Rosas fue un tirano ignorante y vulgar. A ningún fin político iban sus pasos. Ninguna alta idea formaba el centro de sus acciones. Y tras su vida política no debía quedar sino un recuerdo repugnante de ella.
Sólo el crimen fue sistemático en ese hombre. Pues ese tan ponderado sistema de su americanismo para repeler toda injerencia europea entre nosotros, defendiendo constantemente la dignidad de la bandera azul y blanca, fue una larga mentira del dictador, inventada para despertar en favor suyo las susceptibilidades nacionales: a lo menos la historia de sus propios actos así lo proclama.
Mucho antes de su jactancioso patriotismo americano, y en la edad en que el hombre es más susceptible a la ebullición de los sentimientos patrióticos, exagerados con frecuencia por el calor de la sangre, y los arranques impetuosos del carácter personal, Rosas habíase puesto de parte de los extranjeros y aplaudido un acto de piratería ejercido contra el pabellón nacional.
Después de la revolución del 1º de diciembre de 1828, un hecho escandaloso fue cometido por el comandante M. de Venancourt, al mando de las fuerzas francesas en estas aguas, contra nuestra pequeña escuadra, asaltada en medio de la noche por las tripulaciones francesas. Don Juan Manuel Rosas, en armas ya contra la revolución, se dirigió a M. de Venancourt aprobando su conducta, y pidiéndole que retuviese la escuadra.
Sin altura ni dignidad personal, confiaba su pequeñez y su miseria a sus mismos subalternos; ordenando a los jefes militares, de oficio, que mintiesen en sus comunicaciones aumentando el número de sus fuerzas.
Pero más que esto. El cinismo del dictador llegaba a tal punto, que él mismo, de su puño y letra, escribía las instrucciones para los correos que partían de Buenos Aires para las provincias y Bolivia; ordenándoles que por todo su camino fuesen diciendo que: «S. E. trabajaba día y noche en sostén de la causa americana; que hasta las potencias extranjeras le tributaban respeto y admiración por su valor y por su genio; que todo el mundo estaba pronto a sacrificarse por él; que en todos los paquetes recibía cartas y regalos de los reyes; y que dentro de poco se iba a saber todo lo que él valía, etc.»
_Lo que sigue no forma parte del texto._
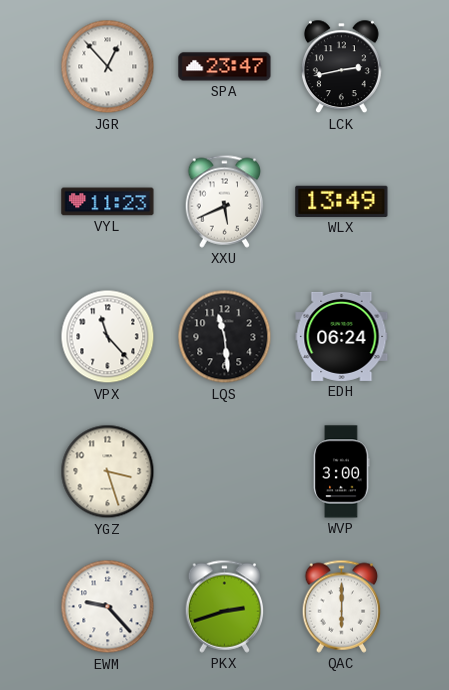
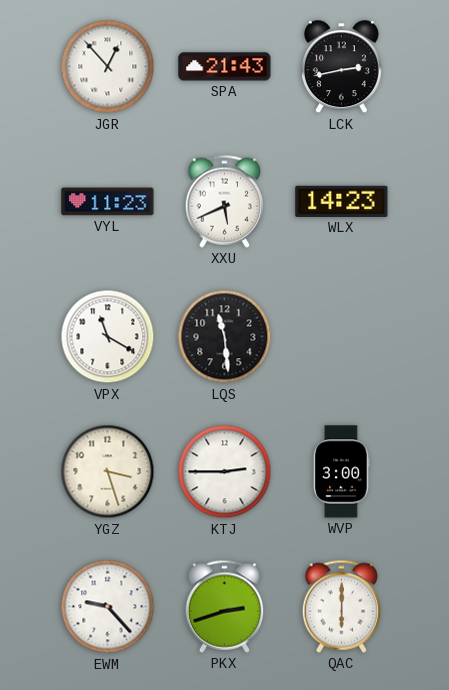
SPA: 23:47 -> 21:43
WLX: 13:49 -> 14:23
VPX: 11:23 -> 11:20
EDH: 06:24 -> none
KTJ: none -> 2:45
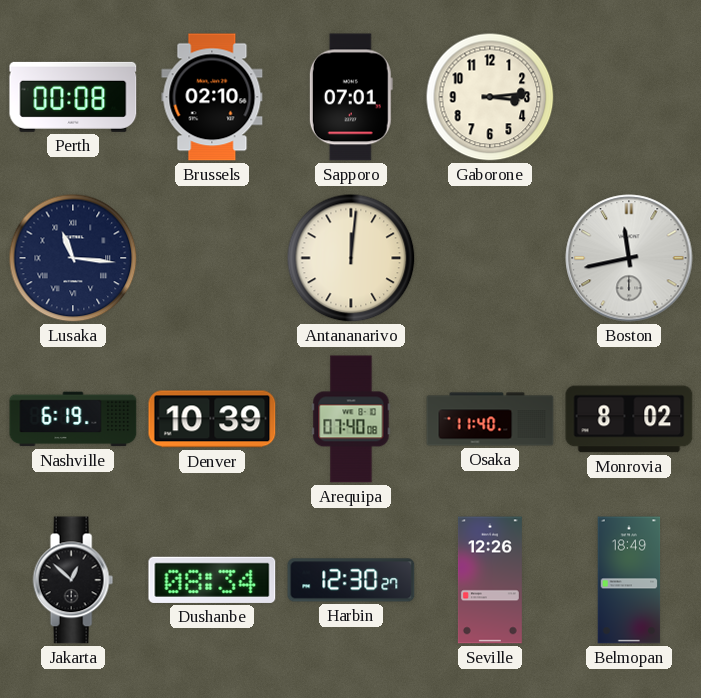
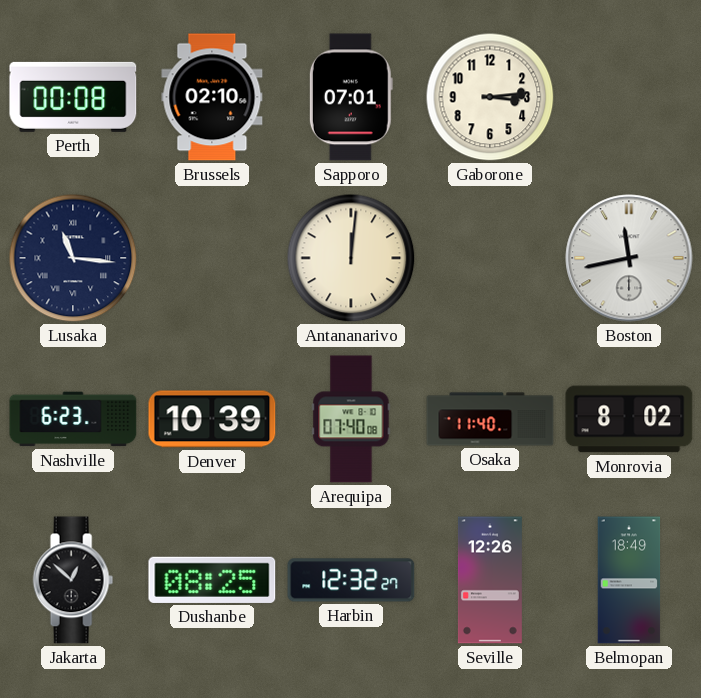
Nashville: 6:19 -> 6:23
Dushanbe: 08:34 -> 08:25
Harbin: 12:30 -> 12:32
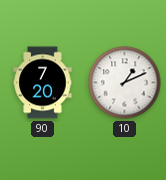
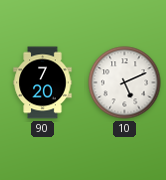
10: 1:11 -> 5:11
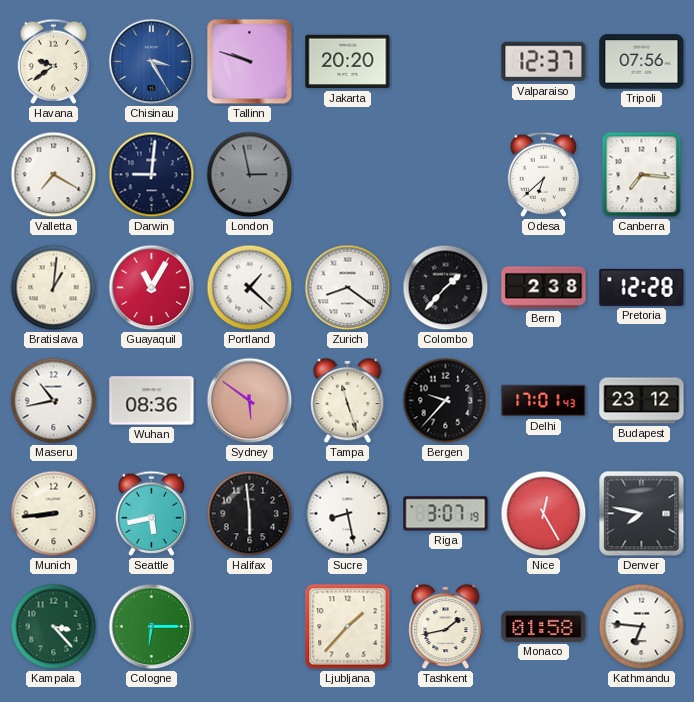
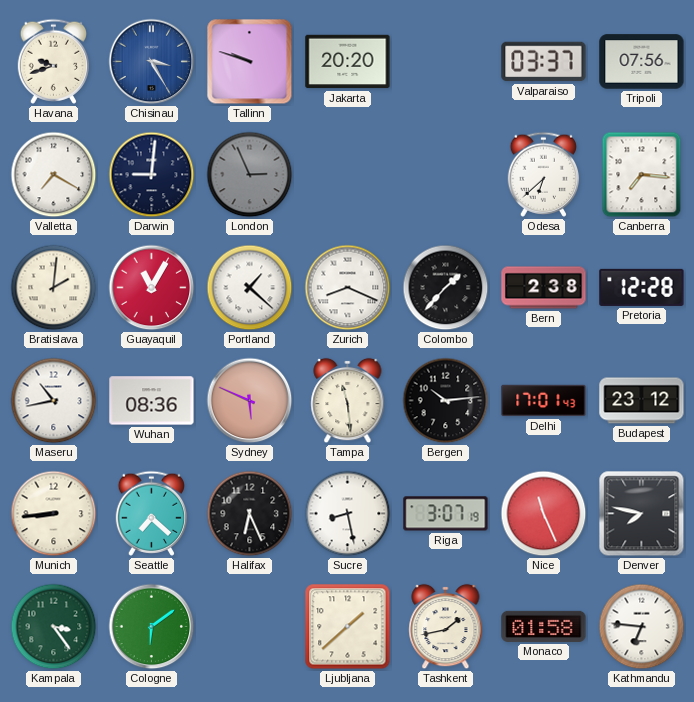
Havana: 9:39 -> 9:42
Valparaiso: 12:37 -> 03:37
London: 2:58 -> 2:56
Bratislava: 1:01 -> 2:01
Zurich: 8:21 -> 8:19
Sydney: 5:51 -> 5:49
Tampa: 11:27 -> 11:29
Bergen: 9:37 -> 10:14
Seattle: 5:43 -> 7:22
Halifax: 5:59 -> 6:26
Nice: 12:25 -> 11:26
Kampala: 3:23 -> 3:24
Cologne: 6:15 -> 6:09
Ljubljana: 1:37 -> 1:38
Capitaneó una de las épocas de la vida social, que con él, o sin él, tenía por fuerza que desenvolverse en el naciente pueblo; y no se hizo célebre por haber organizado esa época, sino por haberla ultrapasado en sus impulsos reaccionarios; y no se hizo espectable, individualmente, sino por la ferocidad de su alma, y por las infinitas circunstancias que los sucesos fueron eslabonando en torno suyo, debidos en su mayor parte a causas que no recibieran creación, ni impulsión de la cabeza de Rosas: como sucedió con la contramarcha repentina del Ejército Libertador, que dejaba abierto el camino por donde la tiranía reaccionaria debía marchar hasta su última expresión en la república.
Sobre las tablas del tiempo fue septiembre de 1840 quien jugó el destino de los pueblos del Plata; y en perdida la libertad, la primavera de la Naturaleza no fue sino la primavera de sangre de los argentinos.
Los sucesos que se precipitan, anudándolos con los sucesos anteriores que se conocen ya, nos van a dar a comprender todo lo que tiene de terrible y de lúgubre esa verdad.